Fig. 4 shows the reduced minus oxidized difference spectra of membrane preparations obtained from anaerobic and aerobic control cultures, and from an aerobic culture grown in the presence of cyanide. Unlike Escherichia coli, in which significant induction of cytochrome bd occurs when cells are grown aerobically in the presence of cyanide (Ashcroft & Haddock, 1975 ), there were no obvious differences in the membrane cytochrome content between the control and the cyanide-treated aerobic cultures of Z. mobilis. The spectral feature at 629–631 nm, attributed to cytochrome d, was of approximately the same magnitude in all three samples.
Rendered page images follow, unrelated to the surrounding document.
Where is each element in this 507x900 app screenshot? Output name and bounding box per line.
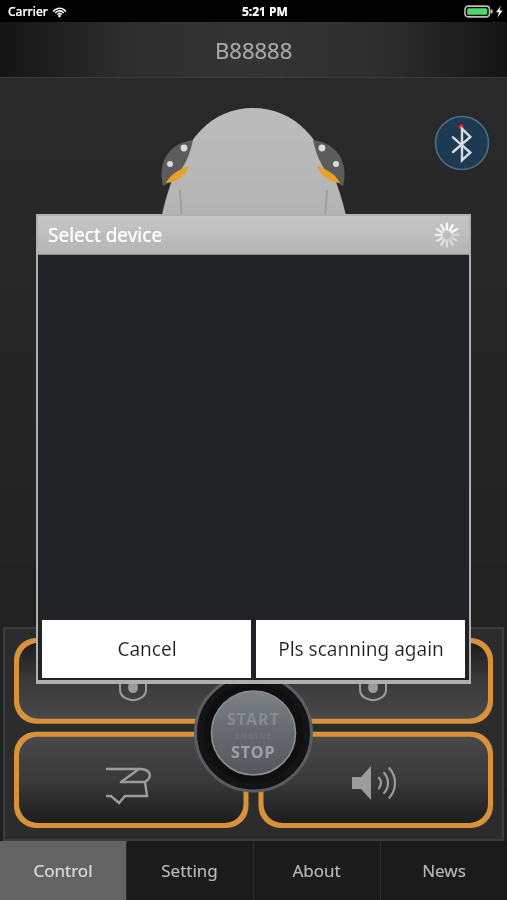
- staticText: STOP: [231, 741, 276, 763]
- staticText: News: [422, 859, 466, 882]
- button[interactable]: News: [380, 841, 507, 900]
- button[interactable]: Control panel: [0, 628, 507, 840]
- staticText: Select device: [48, 222, 163, 248]
- button[interactable]: Cancel: [42, 620, 251, 678]
- button[interactable]: Bluetooth: [434, 115, 490, 171]
- staticText: Control: [33, 859, 93, 882]
- staticText: Carrier: [8, 3, 48, 19]
- button[interactable]: About: [253, 841, 380, 900]
- staticText: Setting: [161, 859, 218, 882]
- button[interactable]: Setting: [126, 841, 253, 900]
- staticText: Cancel: [117, 636, 177, 662]
- staticText: About: [292, 859, 341, 882]
- staticText: Pls scanning again: [278, 636, 444, 662]
- staticText: 5:21 PM: [242, 3, 288, 19]
- staticText: START: [227, 708, 280, 730]
- staticText: B88888: [215, 35, 293, 65]
- button[interactable]: Pls scanning again: [256, 620, 465, 678]
- button[interactable]: Control: [0, 841, 126, 900]
- staticText: ENGINE: [235, 730, 272, 741]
The {alpha}-peak of the b-type cytochromes at 557–558 nm for the aerobic control culture (Fig. 4, B) was about double the height of the {alpha}-peak in membranes of the anaerobic control (Fig. 4, C). The aeration-dependent increase of the {alpha}-peak is in agreement with our earlier findings in reduced minus oxidized spectra of whole cells (Kalnenieks et al., 1996 ). However, the {alpha}-peak in the membranes of the cyanide-treated cells (Fig. 4, A) was similar in magnitude to that of the aerobic control (Fig. 4, B). The lack of distinct cyanide-induced features in the Z. mobilis cytochrome spectra supports the observation that increased respiration a few hours after cyanide addition is not unusually cyanide-resistant, and suggests that the growth stimulation does not stem from any marked cyanide-induced changes of the membrane cytochrome content.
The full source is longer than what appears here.